Start of Supplied entries

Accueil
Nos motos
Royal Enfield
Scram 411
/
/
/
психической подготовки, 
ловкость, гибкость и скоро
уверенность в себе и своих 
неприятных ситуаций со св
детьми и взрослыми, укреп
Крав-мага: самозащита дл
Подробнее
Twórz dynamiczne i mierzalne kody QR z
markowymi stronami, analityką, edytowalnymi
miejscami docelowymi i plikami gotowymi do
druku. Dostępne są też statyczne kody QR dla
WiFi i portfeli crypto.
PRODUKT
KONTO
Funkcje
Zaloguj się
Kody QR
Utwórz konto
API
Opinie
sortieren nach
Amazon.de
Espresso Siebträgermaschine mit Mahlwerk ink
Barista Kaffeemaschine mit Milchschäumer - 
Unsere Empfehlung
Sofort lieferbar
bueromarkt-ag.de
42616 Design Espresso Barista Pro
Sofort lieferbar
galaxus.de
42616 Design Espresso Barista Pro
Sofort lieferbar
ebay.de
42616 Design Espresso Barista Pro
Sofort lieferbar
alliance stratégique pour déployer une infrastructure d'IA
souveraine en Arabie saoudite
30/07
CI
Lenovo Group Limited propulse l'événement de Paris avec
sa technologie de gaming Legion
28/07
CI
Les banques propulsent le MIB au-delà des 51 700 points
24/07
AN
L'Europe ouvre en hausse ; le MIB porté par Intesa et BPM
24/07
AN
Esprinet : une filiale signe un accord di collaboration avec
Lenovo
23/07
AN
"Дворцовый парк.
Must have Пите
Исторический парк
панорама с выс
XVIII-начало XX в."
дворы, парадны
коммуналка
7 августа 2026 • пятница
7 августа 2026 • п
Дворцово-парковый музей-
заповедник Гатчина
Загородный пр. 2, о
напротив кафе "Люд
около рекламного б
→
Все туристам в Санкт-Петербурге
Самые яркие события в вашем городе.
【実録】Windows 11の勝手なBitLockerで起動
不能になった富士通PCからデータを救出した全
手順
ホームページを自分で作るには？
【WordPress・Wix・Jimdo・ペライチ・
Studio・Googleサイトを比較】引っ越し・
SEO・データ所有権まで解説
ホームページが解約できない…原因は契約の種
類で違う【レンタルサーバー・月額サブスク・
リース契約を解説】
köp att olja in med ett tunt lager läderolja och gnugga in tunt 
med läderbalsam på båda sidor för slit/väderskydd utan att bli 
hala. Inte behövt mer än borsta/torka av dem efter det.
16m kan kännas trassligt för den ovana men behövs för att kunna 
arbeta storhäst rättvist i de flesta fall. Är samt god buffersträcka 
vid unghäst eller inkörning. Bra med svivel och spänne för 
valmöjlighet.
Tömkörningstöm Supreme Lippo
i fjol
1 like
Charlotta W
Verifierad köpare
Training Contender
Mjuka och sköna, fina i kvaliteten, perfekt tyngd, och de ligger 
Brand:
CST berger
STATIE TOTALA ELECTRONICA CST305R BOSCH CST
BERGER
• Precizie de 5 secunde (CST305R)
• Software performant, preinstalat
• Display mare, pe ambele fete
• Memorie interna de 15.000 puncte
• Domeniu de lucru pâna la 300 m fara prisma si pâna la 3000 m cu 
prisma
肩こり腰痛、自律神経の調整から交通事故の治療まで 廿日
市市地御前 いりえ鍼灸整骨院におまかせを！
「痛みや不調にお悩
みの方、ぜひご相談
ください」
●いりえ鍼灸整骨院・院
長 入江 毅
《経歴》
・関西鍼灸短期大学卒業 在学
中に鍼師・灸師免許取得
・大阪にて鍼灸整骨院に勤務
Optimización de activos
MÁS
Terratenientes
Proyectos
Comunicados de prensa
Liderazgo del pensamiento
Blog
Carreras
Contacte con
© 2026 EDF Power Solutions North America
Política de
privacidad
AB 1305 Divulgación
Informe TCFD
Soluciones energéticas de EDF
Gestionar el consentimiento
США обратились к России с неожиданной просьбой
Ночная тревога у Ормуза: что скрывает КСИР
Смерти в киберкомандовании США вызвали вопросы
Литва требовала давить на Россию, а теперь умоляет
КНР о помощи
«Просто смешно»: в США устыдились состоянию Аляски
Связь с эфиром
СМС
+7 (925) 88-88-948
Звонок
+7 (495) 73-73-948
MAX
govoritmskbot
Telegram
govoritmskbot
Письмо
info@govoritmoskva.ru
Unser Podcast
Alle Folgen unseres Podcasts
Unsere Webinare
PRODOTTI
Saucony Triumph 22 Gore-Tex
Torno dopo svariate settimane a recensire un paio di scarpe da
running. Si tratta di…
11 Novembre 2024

End of Supplied entries

**Activity**
Your task is to restate, word for word, the line with "Смерти в киберкомандовании" and all lines after it, ending with the last line of the data.

**Exercise solution**
Смерти в киберкомандовании США вызвали вопросы
Литва требовала давить на Россию, а теперь умоляет
КНР о помощи
«Просто смешно»: в США устыдились состоянию Аляски
Связь с эфиром
СМС
+7 (925) 88-88-948
Звонок
+7 (495) 73-73-948
MAX
govoritmskbot
Telegram
govoritmskbot
Письмо
info@govoritmoskva.ru
Unser Podcast
Alle Folgen unseres Podcasts
Unsere Webinare
PRODOTTI
Saucony Triumph 22 Gore-Tex
Torno dopo svariate settimane a recensire un paio di scarpe da
running. Si tratta di…
11 Novembre 2024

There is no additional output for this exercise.